Automatic transcription of tabla music

  • Authors:
  • Chris Chafe;Parag Chordia

  • Affiliations:
  • Stanford University;Stanford University

  • Venue:
  • Automatic transcription of tabla music
  • Year:
  • 2006

Quantified Score

Hi-index 0.00

Visualization

Abstract

We consider the problem of automatic tabla transcription, specifically, the reconstruction of a score-like notation that represents timbral categories and rhythmic values. To that end, a computer-based representation for tabla is proposed that allows for encoding, analysis, and typesetting. A transcription system consisting of modules for onset detection, stroke timbre recognition, and rhythm detection was created. Performance was evaluated on a large database taken from three performers under different recording conditions, containing a total of 16,834 strokes. First, the time-domain signal was segmented using complex-domain thresholding that looked for sudden changes in amplitude and phase discontinuities. 98% of onsets were detected against a 1% false positive rate. Classification of strokes was performed using a maximum a posteriori (MAP) rule with a multivariate normal likelihood distribution (MVN), and using non-parametric techniques such as probabilistic neural networks (PNN), feed-forward neural networks (FFNN), and tree-based classifiers. Two evaluation protocols were used. The first used 10-fold cross validation. The recognition rate averaged over many experiments that contained 10-15 classes was 92% for the MVN, 94% for the FFNN and PNN, and 84% for the tree-based classifier. To test generalization, a more difficult independent evaluation was undertaken in which no test strokes came from the same recording as the training strokes. The average recognition rate over a wide variety of test conditions was 76% for the MVN, 83% for the FFNN, 76% for the PNN, and 66% for the tree-based classifier.

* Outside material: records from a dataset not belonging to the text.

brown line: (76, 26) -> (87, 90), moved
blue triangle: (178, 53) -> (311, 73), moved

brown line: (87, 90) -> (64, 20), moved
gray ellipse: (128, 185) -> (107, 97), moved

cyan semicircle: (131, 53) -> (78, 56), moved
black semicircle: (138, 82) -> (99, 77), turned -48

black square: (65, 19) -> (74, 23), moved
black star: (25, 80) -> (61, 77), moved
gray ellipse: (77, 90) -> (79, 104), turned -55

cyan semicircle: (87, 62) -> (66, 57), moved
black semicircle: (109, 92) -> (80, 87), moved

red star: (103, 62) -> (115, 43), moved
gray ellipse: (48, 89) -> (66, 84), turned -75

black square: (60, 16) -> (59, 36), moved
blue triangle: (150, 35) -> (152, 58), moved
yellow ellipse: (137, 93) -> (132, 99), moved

To determine rhythmic values for strokes, stroke durations were expressed in terms of the beat period (seconds/beat), which was estimated by taking the auto-correlation of the onset detection function, as well as by a duration histogram method. Quantization of durations was done by rounding to a discrete grid constructed by duple and triple divisions of the beat. Accurate rhythmic notation was demonstrated for five tabla phrases containing a total of 552 rhythmic values. Preliminary results using the three modules in series to create a full transcription system yielded good results on the five examples. Finally we describe challenges and possible solutions for the development of a robust, fully automatic transcription system.